Date of Graduation
5-2017
Document Type
Dissertation
Degree Name
Doctor of Philosophy in Engineering (PhD)
Degree Level
Graduate
Department
Computer Science & Computer Engineering
Advisor/Mentor
Huang, Miaoqing
Committee Member
Andrews, David L.
Second Committee Member
Li, Wing Ning
Third Committee Member
Chen, Zhong
Keywords
FPGA; Hardware Abstraction; Hardware Acceleration; Hardware Multitasking; MPSoC; OpenCL
Abstract
With the help of the parallelism provided by the fine-grained architecture, hardware accelerators on Field Programmable Gate Arrays (FPGAs) can significantly improve the performance of many applications. However, designers are required to have excellent hardware programming skills and unique optimization techniques to explore the potential of FPGA resources fully. Intermediate frameworks above hardware circuits are proposed to improve either performance or productivity by leveraging parallel programming models beyond the multi-core era.

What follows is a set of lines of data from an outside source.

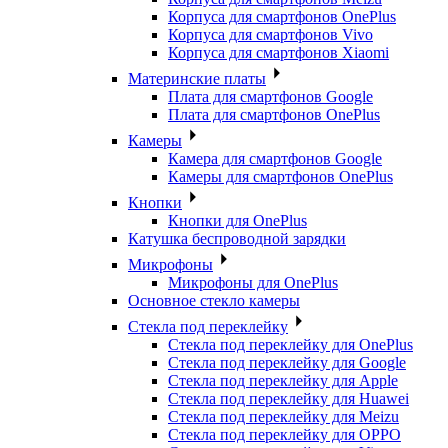
Корпуса для смартфонов OnePlus
Корпуса для смартфонов Vivo
Корпуса для смартфонов Xiaomi
Материнские платы
Плата для смартфонов Google
Плата для смартфонов OnePlus
Камеры
Камера для смартфонов Google
Камеры для смартфонов OnePlus
Кнопки
Кнопки для OnePlus
Катушка беспроводной зарядки
Микрофоны
Микрофоны для OnePlus
Основное стекло камеры
Стекла под переклейку
Стекла под переклейку для OnePlus
Стекла под переклейку для Google
Стекла под переклейку для Apple
Стекла под переклейку для Huawei
Стекла под переклейку для Meizu
Стекла под переклейку для OPPO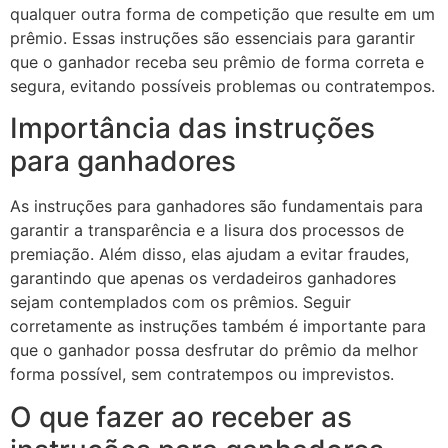
qualquer outra forma de competição que resulte em um
prêmio. Essas instruções são essenciais para garantir
que o ganhador receba seu prêmio de forma correta e
segura, evitando possíveis problemas ou contratempos.
Importância das instruções
para ganhadores
As instruções para ganhadores são fundamentais para
garantir a transparência e a lisura dos processos de
premiação. Além disso, elas ajudam a evitar fraudes,
garantindo que apenas os verdadeiros ganhadores
sejam contemplados com os prêmios. Seguir
corretamente as instruções também é importante para
que o ganhador possa desfrutar do prêmio da melhor
forma possível, sem contratempos ou imprevistos.
O que fazer ao receber as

In this work, we propose the PolyPC (Polymorphic Parallel Computing) framework, which targets enhancing productivity without losing performance. It helps designers develop parallelized applications and implement them on FPGAs. The PolyPC framework implements a custom hardware platform, on which programs written in an OpenCL-like programming model can launch. Additionally, the PolyPC framework extends vendor-provided tools to provide a complete development environment including intermediate software framework, and automatic system builders. Designers' programs can be either synthesized as hardware processing elements (PEs) or compiled to executable files running on software PEs. Benefiting from nontrivial features of re-loadable PEs, and independent group-level schedulers, the multitasking is enabled for both software and hardware PEs to improve the efficiency of utilizing hardware resources.

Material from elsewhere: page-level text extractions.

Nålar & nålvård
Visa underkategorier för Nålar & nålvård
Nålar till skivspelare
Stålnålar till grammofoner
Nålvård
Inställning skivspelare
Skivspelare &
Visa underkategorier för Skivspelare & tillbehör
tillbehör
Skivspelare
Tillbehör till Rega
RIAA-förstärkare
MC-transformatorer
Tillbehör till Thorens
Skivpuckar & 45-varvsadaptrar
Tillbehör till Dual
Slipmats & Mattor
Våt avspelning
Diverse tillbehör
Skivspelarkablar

The PolyPC framework is evaluated regarding performance, area efficiency, and multitasking. The results show a maximum 66 times speedup over a dual-core ARM processor and 1043 times speedup over a high-performance MicroBlaze with 125 times of area efficiency. It delivers a significant improvement in response time to high-priority tasks with the priority-aware scheduling. Overheads of multitasking are evaluated to analyze trade-offs. With the help of the design flow, the OpenCL application programs are converted into executables through the front-end source-to-source transformation and back-end synthesis/compilation to run on PEs, and the framework is generated from users' specifications.